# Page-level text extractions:
------------------------------

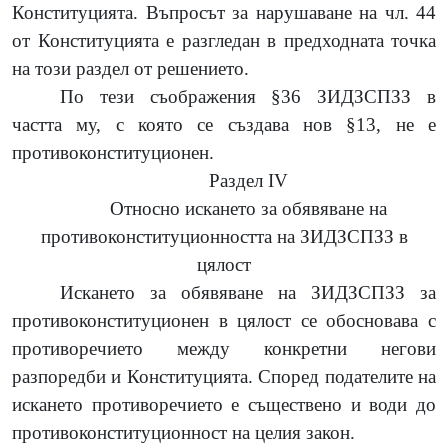
Конституцията. Въпросът за нарушаване на чл. 44
от Конституцията е разгледан в предходната точка
на този раздел от решението.
По тези съображения §36 ЗИДЗСПЗЗ в
частта му, с която се създава нов §13, не е
противоконституционен.
Раздел IV
Относно искането за обявяване на
противоконституционността на ЗИДЗСПЗЗ в
цялост
Искането за обявяване на ЗИДЗСПЗЗ за
противоконституционен в цялост се обосновава с
противоречието между конкретни негови
разпоредби и Конституцията. Според подателите на
искането противоречието е съществено и води до
противоконституционност на целия закон.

------------------------------

# Work request:
Since the pictures don't belong in the copy, copy only the rest of the entries above exactly.

# Reply:
Конституцията. Въпросът за нарушаване на чл. 44
от Конституцията е разгледан в предходната точка
на този раздел от решението.
По тези съображения §36 ЗИДЗСПЗЗ в
частта му, с която се създава нов §13, не е
противоконституционен.
Раздел IV
Относно искането за обявяване на
противоконституционността на ЗИДЗСПЗЗ в
цялост
Искането за обявяване на ЗИДЗСПЗЗ за
противоконституционен в цялост се обосновава с
противоречието между конкретни негови
разпоредби и Конституцията. Според подателите на
искането противоречието е съществено и води до
противоконституционност на целия закон.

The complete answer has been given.